EX-8.2 5 d745146dex82.htm EX-8.2 EX-8.2

Exhibit 8.2

June 19, 2014

Digital Cinema Destinations Corp.

250 East Broad Street

Westfield, NJ 07090

Attn: A. Dale Mayo

 

  Re: Carmike/Digiplex Merger

Ladies and Gentlemen:

We have acted as counsel to Digital Cinema Destinations Corp., a Delaware corporation (“Digiplex”), in connection with the Agreement and Plan of Merger dated as of May 15, 2014 (the “Merger Agreement”), by and among Digiplex, Carmike Cinemas, Inc., a Delaware corporation (“Carmike”) and Badlands Acquisition Corporation, a Delaware corporation and a wholly-owned subsidiary of Carmike (“Merger Sub”), pursuant to which Merger Sub shall be merged with and into Digiplex with Digiplex as the surviving corporation (the “Merger”) on the terms and conditions set forth therein.

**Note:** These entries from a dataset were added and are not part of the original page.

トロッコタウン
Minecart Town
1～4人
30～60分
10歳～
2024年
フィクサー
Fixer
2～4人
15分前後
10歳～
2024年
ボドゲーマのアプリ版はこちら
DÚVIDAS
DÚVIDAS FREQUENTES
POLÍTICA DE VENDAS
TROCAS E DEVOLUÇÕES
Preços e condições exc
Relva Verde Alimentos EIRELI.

For purposes of this letter, capitalized terms used and not otherwise defined herein shall have the meanings ascribed thereto in the Merger Agreement.

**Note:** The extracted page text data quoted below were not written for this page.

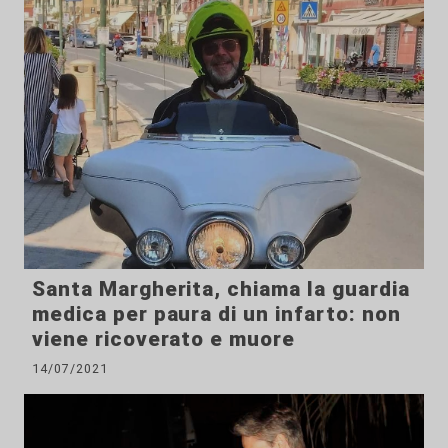
Santa Margherita, chiama la guardia
medica per paura di un infarto: non
viene ricoverato e muore
14/07/2021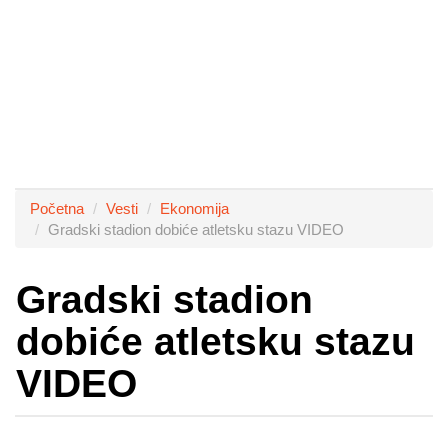
Početna
Vesti
Ekonomija
Gradski stadion dobiće atletsku stazu VIDEO
Gradski stadion
dobiće atletsku stazu
VIDEO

In rendering our opinion, we have examined such documents as we have deemed appropriate, including (i) the Merger Agreement, (ii) the Registration Statement on Form S-4 (the “Registration Statement”) filed by Carmike with the Securities and Exchange Commission (the “Commission”) under the Securities Act of 1933, as amended (the “Securities Act”), relating to the proposed Merger, and (iii) the representation letters of Digiplex and Carmike (together with Merger Sub) delivered to us for purposes of this opinion (the “Representation Letters”), containing representations about factual matters relating to the proposed Merger. In addition, we have examined, and have relied as to matters of fact upon, originals or copies, certified or otherwise identified to our satisfaction, of such corporate records, agreements, documents, and other instruments and have made such other inquiries as we have deemed necessary or appropriate to enable us to render the opinion set forth below. In such examination, we have assumed the genuineness of all signatures, the legal capacity of natural persons, the authenticity of all documents submitted to us as originals, the conformity to original documents of all documents submitted to us as duplicates or certified or conformed copies, and the authenticity of the originals of such latter documents. We have not, however, undertaken any independent investigation of any factual matter set forth in any of the foregoing.

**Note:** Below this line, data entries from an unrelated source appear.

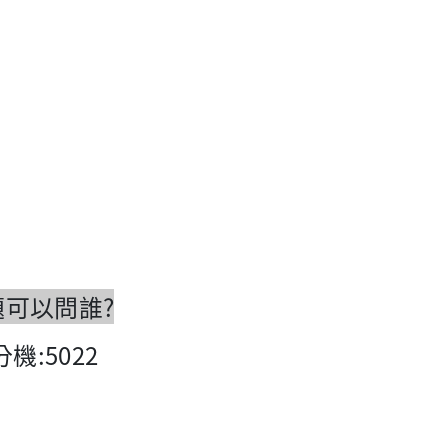
題可以問誰?
:5022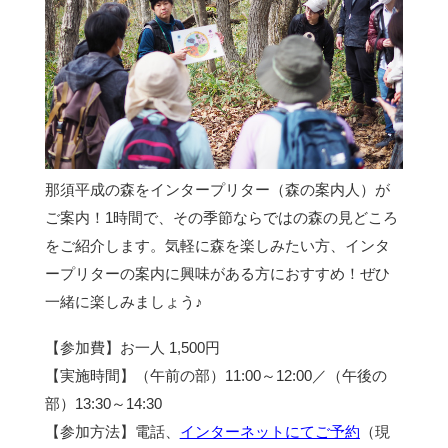
那須平成の森をインタープリター（森の案内人）が
ご案内！1時間で、その季節ならではの森の見どころ
をご紹介します。気軽に森を楽しみたい方、インタ
ープリターの案内に興味がある方におすすめ！ぜひ
一緒に楽しみましょう♪
【参加費】お一人 1,500円
【実施時間】（午前の部）11:00～12:00／（午後の
部）13:30～14:30
【参加方法】電話、
インターネットにてご予約
（現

Digital Cinema Destinations Corp.

June 19, 2014

Page 2

We have assumed, with your permission, that (i) the Merger will be effected in accordance with the Merger Agreement, (ii) the statements concerning the Merger set forth in the Merger Agreement and the Registration Statement are accurate and complete and will remain accurate and complete at all times up to and including the Effective Time, (iii) the factual representations made by Carmike, Merger Sub and Digiplex in the Representation Letters are and will remain accurate and complete at all times up to and including the Effective Time, and (iv) any factual representations made in the Merger Agreement or the Representation Letters “to the knowledge of,” or based on the belief of, Carmike, Merger Sub or Digiplex or similarly qualified are accurate and complete and will remain accurate and complete at all times up to and including the Effective Time, in each case without such qualification. We also have assumed that the parties have complied with and, if applicable, will continue to comply with, the covenants contained in the Merger Agreement.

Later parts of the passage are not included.